Premiums in Africa Make BTC an Expensive Proposition


With all of the talk about volatile Bitcoin prices on the world market, there’s also an element that some analysts aren’t really considering in their day-to-day appraisal – that’s the black market, where premiums on cryptocurrency push prices up a lot more.

This morning, Marie Huillet at Cointelegraph is reporting on some extreme premiums on Bitcoin in South Africa and Zimbabwe, where a Bitcoin can allegedly sell for as high as $76,000. This, as she points out, is over 600% higher than its current fair market value of $10,000 and change.

Why would anybody pay that much for Bitcoin?

The back story here involves two things – unstable economies and the criminalization of cryptocurrency.

With Bitcoin being illegal in these countries, it makes sense that buyers will pay a premium. Then, in Zimbabwe, runaway inflation is causing failure of the country’s fiat currency, which pushes those with any net worth toward alternatives like crypto coins.

However, analysts are also pointing out technicals that can skew these numbers.

“This massive markup is actually just a reflection of the black market rate for USD held in EcoCash which have just been rendered virtually worthless by the government.” eToro’s Mati Geenspan told Cointelegraph.

The prices themselves may be distorted, but even without these kinds of duress, it’s not unprecedented to have a premium on Bitcoin prices. For instance, analysts talk about the “kimchi premium” paid in places like South Korea, partly just due to liquidity and availability (or the lack thereof).

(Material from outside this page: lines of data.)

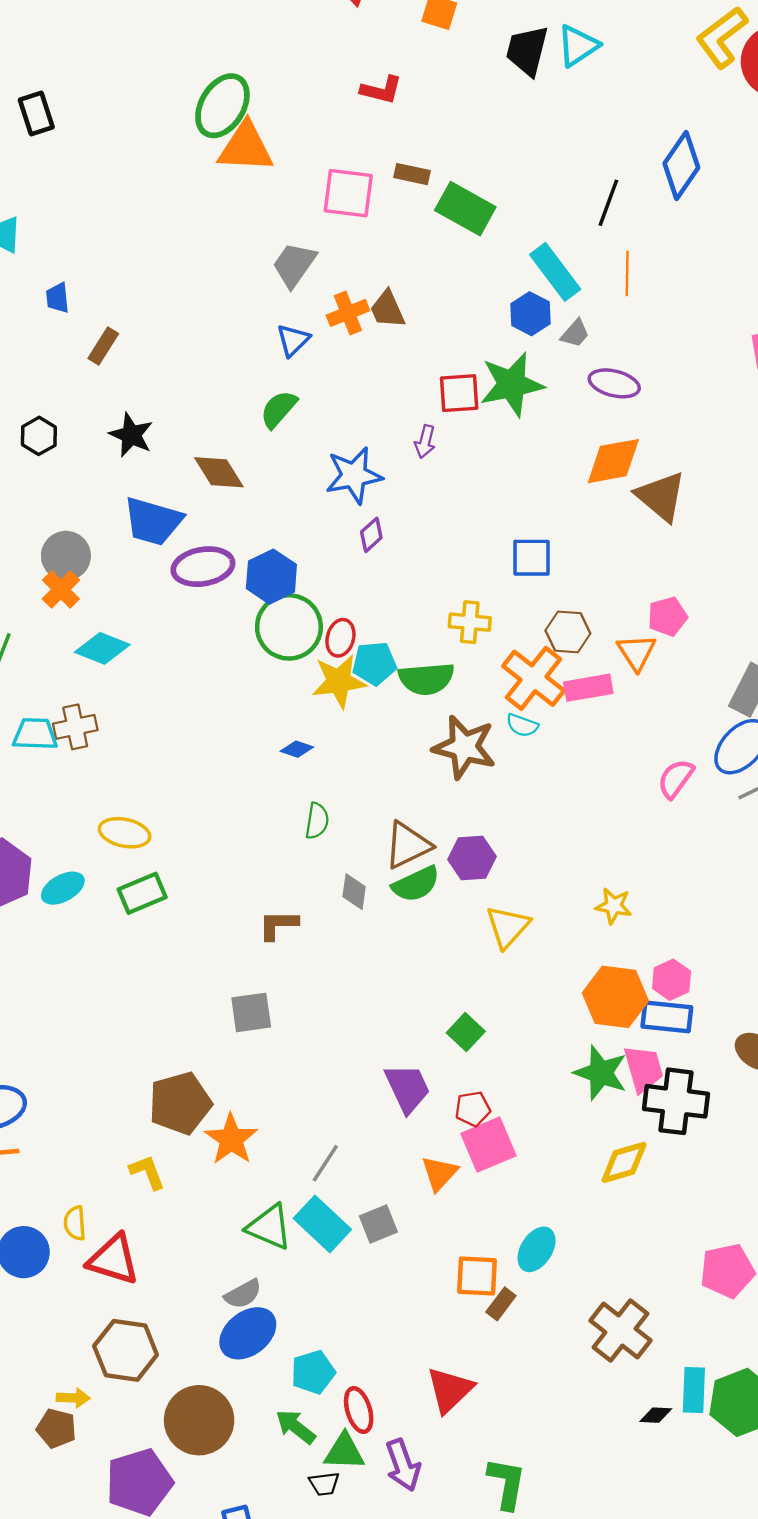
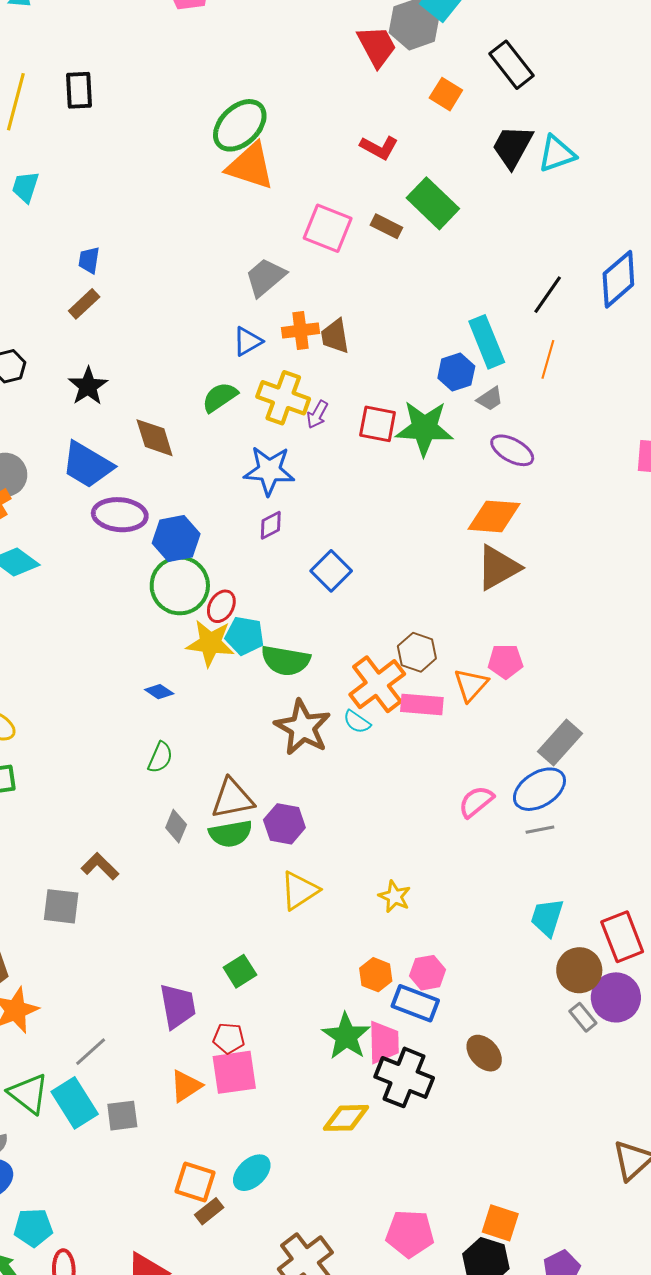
green rectangle: (465, 209) -> (433, 203), moved
blue trapezoid: (58, 298) -> (89, 260), moved
purple arrow: (425, 442) -> (317, 415), moved
brown triangle: (661, 496) -> (498, 568), moved, turned 36
blue square: (531, 558) -> (331, 571), moved, turned 30
yellow cross: (470, 622) -> (283, 398), moved, size x1.4
brown L-shape: (278, 925) -> (100, 866), moved, turned 30
orange hexagon: (615, 997) -> (376, 975), size x0.6

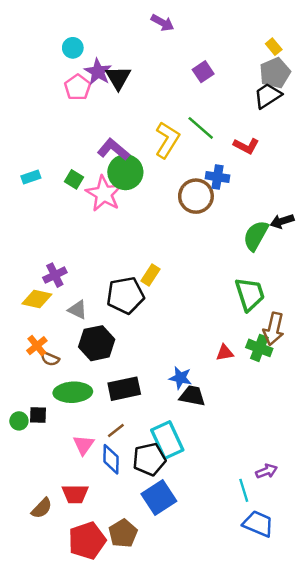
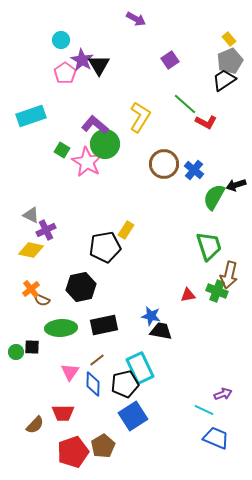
green line: (201, 128) -> (185, 104), moved
cyan rectangle: (31, 177) -> (31, 116), moved, size x1.8
blue cross: (217, 177) -> (194, 170), moved, turned 30
gray triangle: (78, 310) -> (31, 215), moved
cyan line: (244, 490) -> (204, 410), turned -48

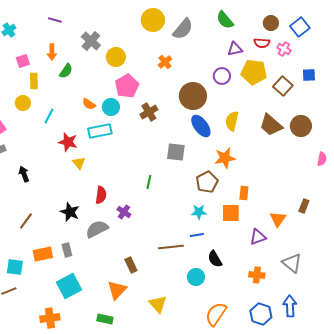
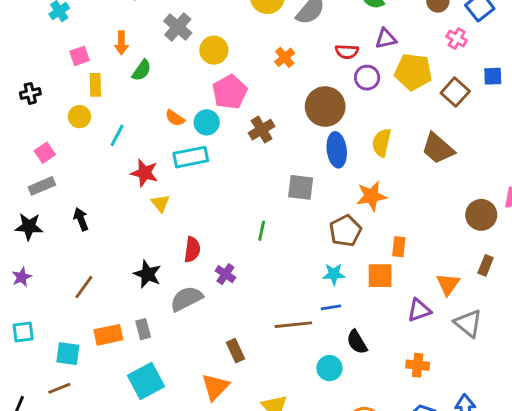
red semicircle: (262, 43) -> (347, 52), moved
blue ellipse: (201, 126) -> (337, 150), turned 30
brown circle: (301, 126) -> (481, 215), moved
gray triangle: (292, 263) -> (468, 323), moved

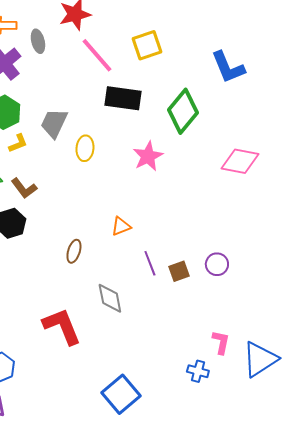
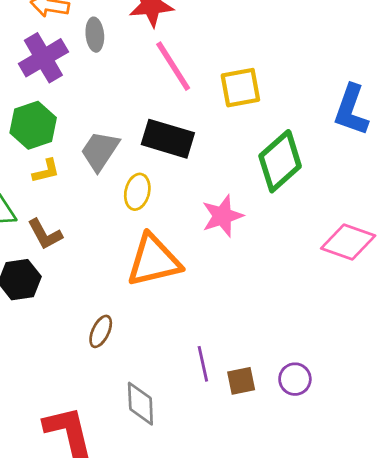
yellow square: (147, 45) -> (240, 88), moved
blue L-shape: (228, 67) -> (351, 110), turned 33
black rectangle: (123, 98) -> (168, 139), moved
orange triangle: (121, 226) -> (154, 260), moved, size x2.0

Still, traditional common wisdom would be not to pay more than market price for any cryptocurrency unless there are significant mitigating factors.

Unfortunately for these daring African crypto investors, you can’t keep Bitcoins in your toilet tank, as 20th century currency speculators did with foreign money, fearing raids by national police – but there are abundant places on the dark web to store crypto, and coins like Monero that make their bones based on privacy and anonymity.

In your analysis of global Bitcoin prices, don’t forget to look at places where demand and supply outliers make Bitcoin worth a lot more than buyers will pay in the free world.